Japão está investindo em tecnologia de ponta para impedir a ação de ativistas

Grupo luta há 12 anos para impedir caça de baleias na antártica

A organização Sea Sheperd foi pioneira e principal responsável pela divulgação dos crimes cometidos por navios baleeiros japoneses na região antártica.

O tema ganhou destaque internacional e o Japão foi acusado na Corte Internacional de Justiça de capturar mamíferos marinhos ameaçados de extinção.

No entanto, após 12 anos de intenso esforço para a proteção da fauna marinha, o grupo declarou não possuir mais condições e suporte para continuar suas atividades no combate a caça de baleias nesta temporada.

O capital Paul Watson denuncia que o Japão está investindo em tecnologia de ponta para impedir a ação de ativistas.

“Nós descobrimos que o Japão está empregando vigilância militar para observar os movimentos dos navios da Sea Shepherd em tempo real por satélite, e se eles sabem onde estão os nossos navios, podem escapar facilmente. Nós não podemos competir com a tecnologia militar usada por eles”, conta.

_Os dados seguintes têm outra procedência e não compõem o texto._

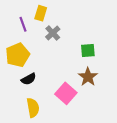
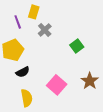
green square: (88, 51) -> (77, 46), turned -32
brown star: (88, 77) -> (90, 81), moved

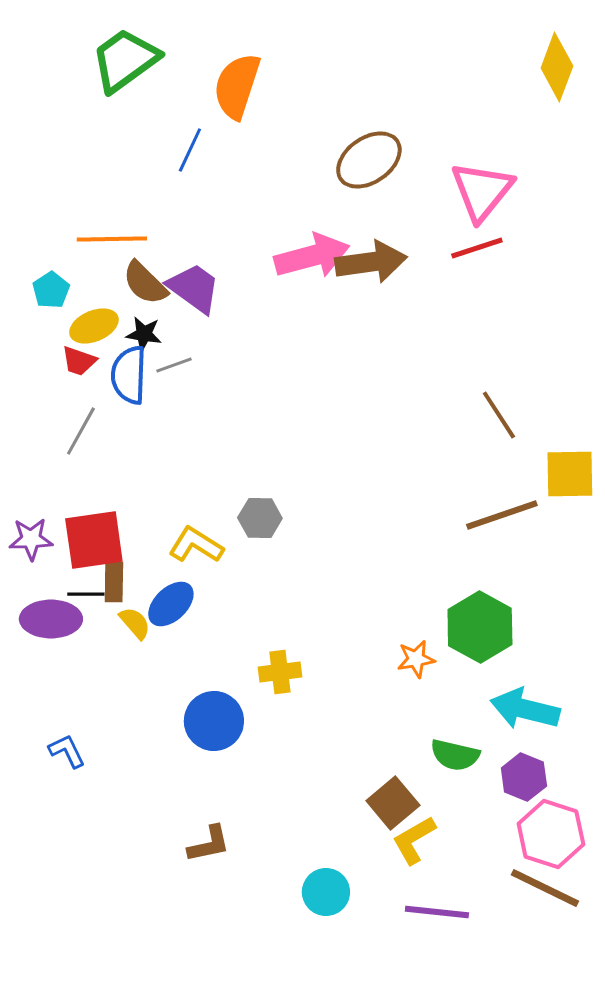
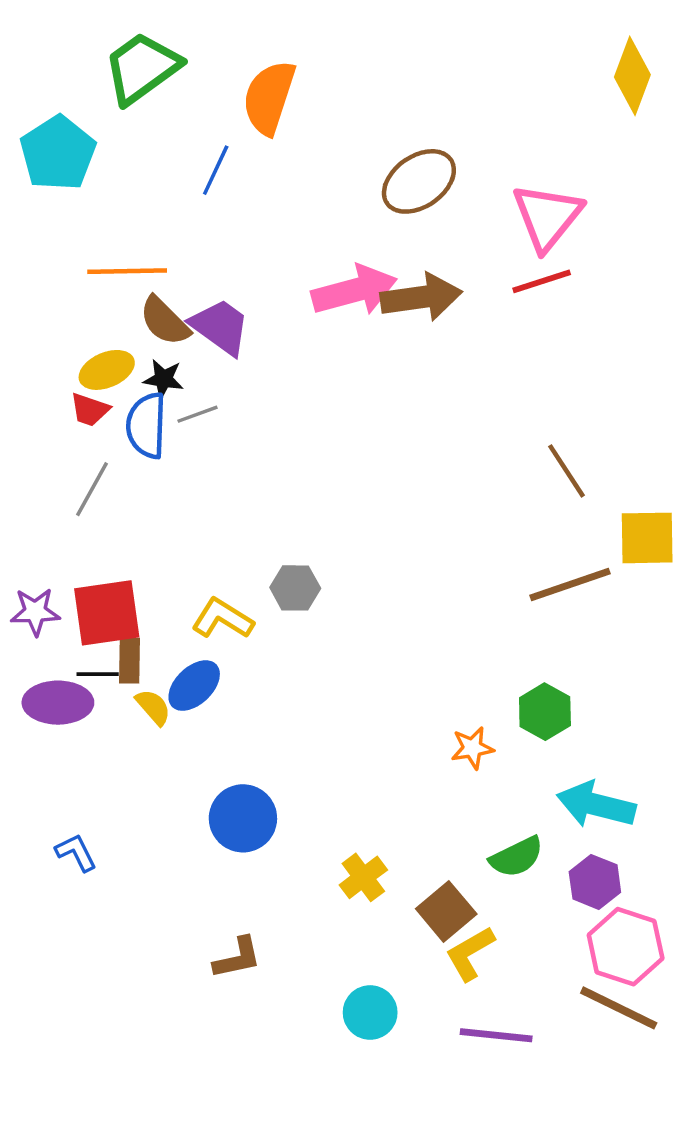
cyan pentagon: (51, 290) -> (58, 153), moved, size x1.8
green hexagon: (480, 627) -> (545, 712), size x0.7
yellow cross: (280, 672) -> (363, 877), moved, turned -30
green semicircle: (455, 755) -> (517, 857), turned -39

A luta do Sea Shepherd começou em 2005. A organização se engajou no combate a baleeiros japoneses que possuíam uma cota de 1.035 baleias, que incluía 50 jubartes e 50 baleias fins, ambas ameaçadas de extinção.

O grupo investiu recursos nesta empreitada e conseguiu que as embarcações japonesas retornassem para casa com cada vez menos vítimas.

“Os resultados falam por si. Mais de 6 mil baleias salvas. Nenhuma jubarte e apenas 10 baleias fins mortas em uma década. Além disso, os baleeiros japoneses perderam dezenas de milhões de dólares”, pondera Watson.

O capitão denuncia também que há um grande coluio japonês que envolve grandes empresas e o governo, que desenvolve estratégia e aprova medidas para facilitar a caça nos oceanos.

O programa japonês conseguiu estender a área de caça e enviou forças militares para a região com a suposta função de proteger o país de forças terroristas, mas que na verdade está protegendo baleeiros.

“Os baleeiros japoneses não apenas têm recursos e subsídios que seu governo podem fornecer, mas também têm o poder político por trás de uma superpotência econômica. A Sea Shepherd entretanto tem recursos limitados e nós enfrentamos governos hostis na Austrália, Nova Zelândia e nos EUA”, lamenta o capitão.

Futuro

Apesar de um porvir aparentemente pessimista, a organização afirma que isto não será o fim. “Se algo não está funcionando o único recurso é buscar por um plano melhor. Nós precisamos formular esse novo plano, e nós iremos”, afirma em um comunicado.